Monday, January 31, 2011

Response to Aristotle's Rhetoric Book II, Ch. 1-11

The overarching purpose of these blogs still eludes me. They seem to be an informal forum to hash out ideas and practice pathetic techniques, in the hope that they become both more and less...pathetic. But then we are graded on them making them immediately formal - a sort of polished hypothesis. I probably should just read the assignment description again.

As for the purpose of this specific entry, as I began with a frustrated digression, I will track my thoughts on the give-and-take between anger and calm upon the mortal mind.

Relying heavily on pathos, as well as on ethos or logos, can ruin an argument. Aristotle makes this point early in his Rhetoric that you need the correct combination of all three principles to be the most persuasive to your audience, and to inherently, find the truth.
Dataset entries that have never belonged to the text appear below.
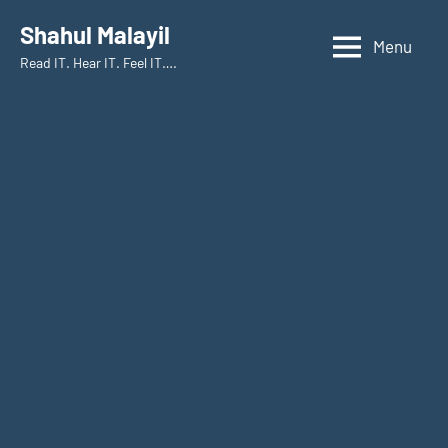
Skip
Shahul Malayil
to
Menu
Read IT. Hear IT. Feel IT….
content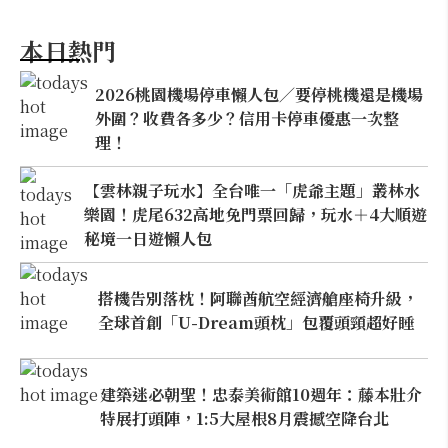
本日熱門
2026桃園機場停車懶人包／要停桃機還是機場
外圍？收費各多少？信用卡停車優惠一次整
理！
【雲林親子玩水】全台唯一「虎爺主題」叢林水
樂園！虎尾632高地免門票回歸，玩水＋4大順遊
秘境一日遊懶人包
搭機告別落枕！阿聯酋航空經濟艙座椅升級，
全球首創「U-Dream頭枕」包覆頭頸超好睡
建築迷必朝聖！忠泰美術館10週年：藤本壯介
特展打頭陣，1:5大屋根8月震撼空降台北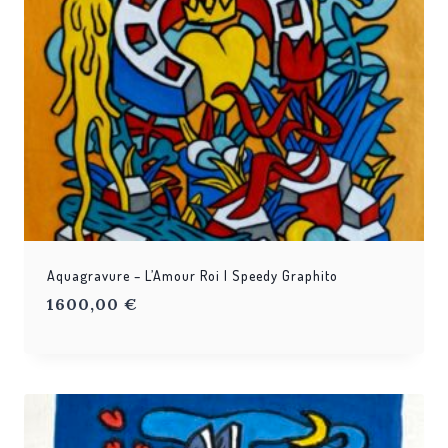
Aquagravure – L’Amour Roi | Speedy Graphito
1600,00
€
So I feel safe in saying putting too much reliance in one, shorts the others.

Anger and calm cannot fully exist in the same mind since "...the frame of mind that makes people calm, it is plainly the opposite to that which makes them angry..." (ch 3, ln ~1380b). So just like moderating ethos, pathos and logos, a rhetor must stray from sole/heavy dependence on one emotion. He suggests this later on in the passage:

"Hence Philocrates, being asked by someone, at a time when the public was angry with him, 'Why don't you defend yourself?' did right to reply, 'The time is not yet.' 'Why when is the time?' 'When I see someone else calumniated.'" (ln ~1380b, 10)

In the illustration, the public figure Philocrates refused to defend himself since his accusers were acting out of anger alone. He chose to wait to plead his case to them once they had redirected their anger and let a bit of calm in. He did this because Philocrates knew the mind of those judging him were tainted with fresh emotion and would react rashly and unjustly to his situation (whatever that may have been). It appears that, in the Aristotelian perspective and in my mind the correct one, decisions made in the initial flooding of one's mind by an extreme emotion are rash and hasty and do not qualify for his meaning of the use of pathos as a rhetorical tool. Use emotion - by all means - but use balanced emotion.
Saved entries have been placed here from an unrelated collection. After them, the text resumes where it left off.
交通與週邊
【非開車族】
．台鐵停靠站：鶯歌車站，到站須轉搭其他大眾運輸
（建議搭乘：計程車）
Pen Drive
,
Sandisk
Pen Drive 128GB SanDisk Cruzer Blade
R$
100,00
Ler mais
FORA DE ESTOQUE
Philocrates knew in order to get a fair assessment from his peers he needed to let the initial emotion subside and give time for the calm to swim amongst the anger and dilute it to a more reasoned level. He needed to apply kairos to their emotional level in order to be able to present his actions/argument before the public in a reasoned manner, allowing for time and his words to supply a sense of calm to the public's anger.

I guess my general thought here is that the interplay between anger and calm described in Aristotle's third chapter is a sort of loose paradigm for guiding interaction between emotion in the mind of your audience. So it follows that the ethical responsibility of a rhetor to put his/her audience in the correct emotional state (combonation of anger and calm) when presenting an argument to them in order for them to arrive at a collectively good decision.
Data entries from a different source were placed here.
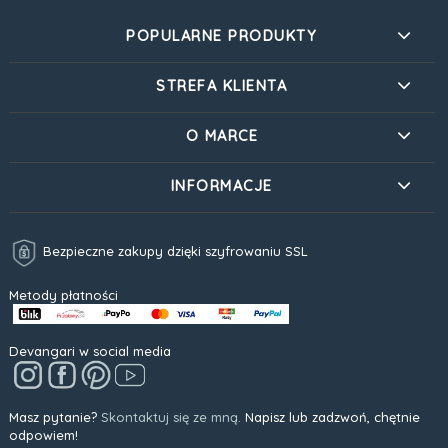
POPULARNE PRODUKTY
STREFA KLIENTA
O MARCE
INFORMACJE
Bezpieczne zakupy dzięki szyfrowaniu SSL
Metody płatności
Devangari w social media
Masz pytanie?
Skontaktuj się ze mną.
Napisz lub zadzwoń, chętnie
odpowiem!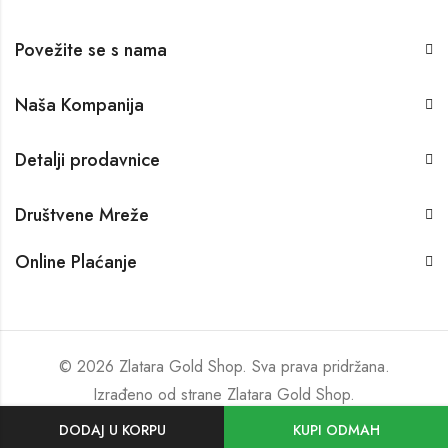
Povežite se s nama
Naša Kompanija
Detalji prodavnice
Društvene Mreže
Online Plaćanje
© 2026 Zlatara Gold Shop. Sva prava pridržana.
Izrađeno od strane
Zlatara Gold Shop
.
DODAJ U KORPU
KUPI ODMAH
Wednesday, January 26, 2011

Enargeia

The four of us road tripped all night. We finally arrive at a ghost town watering hole jam-packed with tourists for the night. We stand close enough to see, but behind the novices, and take turns wearing out a path to the bar. Suddenly it begins. Spotlight on. They strike the first chord. Endorphins take flight and our eyes light up with the stage. We stop conversation mid-sentence and instinctively step forward. The harmonized melody inextricably wound to memorized lyrics course through our veins, amplifying the pre-drank euphoria. Verses relate moments all four of us have separately lived, uniting them to a common experience. We belt the words at all octaves and pitches, oblivious to those around, keeping rhythm by jamming a boot too harshly into the ground. One hand clutching my beer, the other one flying autonomously to the beat. Everyone around us fades into a blurry collage and are attention only acknowledges the stage and the occasional re-affirming glance at one another, nodding that it all was worth it. And the band plays on.